Collected data:

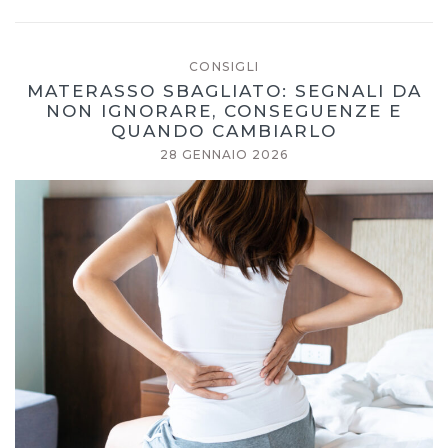
CONSIGLI
MATERASSO SBAGLIATO: SEGNALI DA
NON IGNORARE, CONSEGUENZE E
QUANDO CAMBIARLO
28 GENNAIO 2026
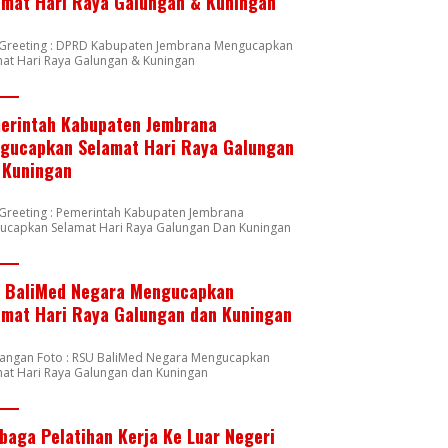
amat Hari Raya Galungan & Kuningan
n Greeting : DPRD Kabupaten Jembrana Mengucapkan
at Hari Raya Galungan & Kuningan
erintah Kabupaten Jembrana
gucapkan Selamat Hari Raya Galungan
 Kuningan
 Greeting : Pemerintah Kabupaten Jembrana
ucapkan Selamat Hari Raya Galungan Dan Kuningan
 BaliMed Negara Mengucapkan
amat Hari Raya Galungan dan Kuningan
rangan Foto : RSU BaliMed Negara Mengucapkan
at Hari Raya Galungan dan Kuningan
baga Pelatihan Kerja Ke Luar Negeri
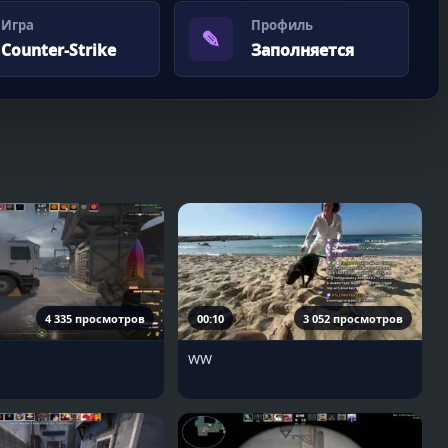
Игра
Профиль
✎
Counter-Strike
Заполняется
4 335 просмотров
00:10
3 052 просмотров
WW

== What needs to be done ==
The response must restate exactly the lines from the one containing "rangan Foto : RSU BaliMed Negara Mengucapkan" through the end of the records above and must leave out all pictures.

== The completed task ==
rangan Foto : RSU BaliMed Negara Mengucapkan
at Hari Raya Galungan dan Kuningan
baga Pelatihan Kerja Ke Luar Negeri
Игра
Профиль
✎
Counter-Strike
Заполняется
4 335 просмотров
00:10
3 052 просмотров
WW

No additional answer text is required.